### TASK INPUTS ###
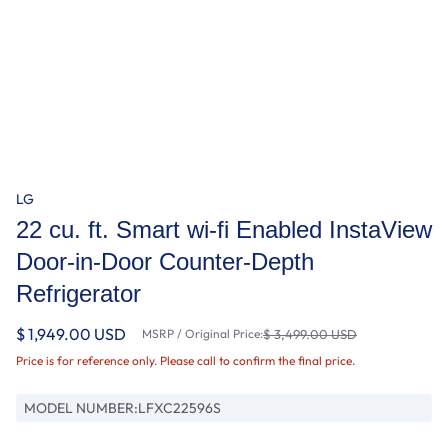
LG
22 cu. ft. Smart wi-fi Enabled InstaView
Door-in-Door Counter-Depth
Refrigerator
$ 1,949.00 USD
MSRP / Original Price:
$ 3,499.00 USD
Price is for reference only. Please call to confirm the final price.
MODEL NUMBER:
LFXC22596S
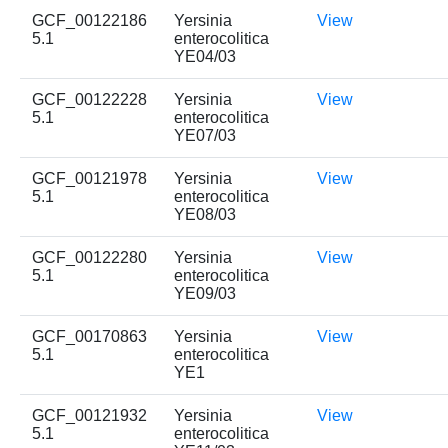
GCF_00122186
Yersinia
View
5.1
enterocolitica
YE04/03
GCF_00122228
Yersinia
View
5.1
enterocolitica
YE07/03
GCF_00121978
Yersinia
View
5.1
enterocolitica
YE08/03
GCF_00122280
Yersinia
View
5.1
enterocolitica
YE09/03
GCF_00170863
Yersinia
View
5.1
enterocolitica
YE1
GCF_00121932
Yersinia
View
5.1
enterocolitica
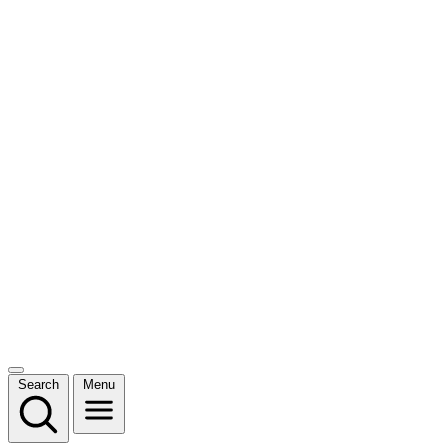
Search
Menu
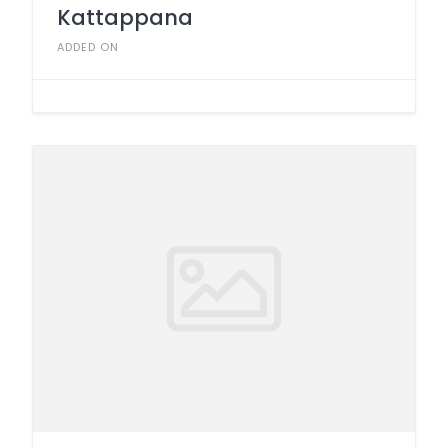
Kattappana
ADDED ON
###
### TASK INPUTS ###
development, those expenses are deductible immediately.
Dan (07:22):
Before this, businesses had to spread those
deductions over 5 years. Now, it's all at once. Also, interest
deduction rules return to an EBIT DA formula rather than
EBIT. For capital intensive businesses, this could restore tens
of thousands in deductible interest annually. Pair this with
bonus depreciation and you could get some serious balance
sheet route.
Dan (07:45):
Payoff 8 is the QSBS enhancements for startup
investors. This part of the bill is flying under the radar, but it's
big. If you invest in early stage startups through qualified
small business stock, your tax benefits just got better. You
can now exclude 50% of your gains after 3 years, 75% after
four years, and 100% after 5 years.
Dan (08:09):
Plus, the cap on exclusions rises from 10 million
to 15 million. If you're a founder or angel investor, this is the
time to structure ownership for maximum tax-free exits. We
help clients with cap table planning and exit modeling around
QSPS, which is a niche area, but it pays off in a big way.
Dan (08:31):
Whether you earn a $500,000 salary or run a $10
###
▸ **TASK**:
A single number is the reply: the count of lines in the entries above that have the word "interest".

▸ **TASK SOLUTION**:
2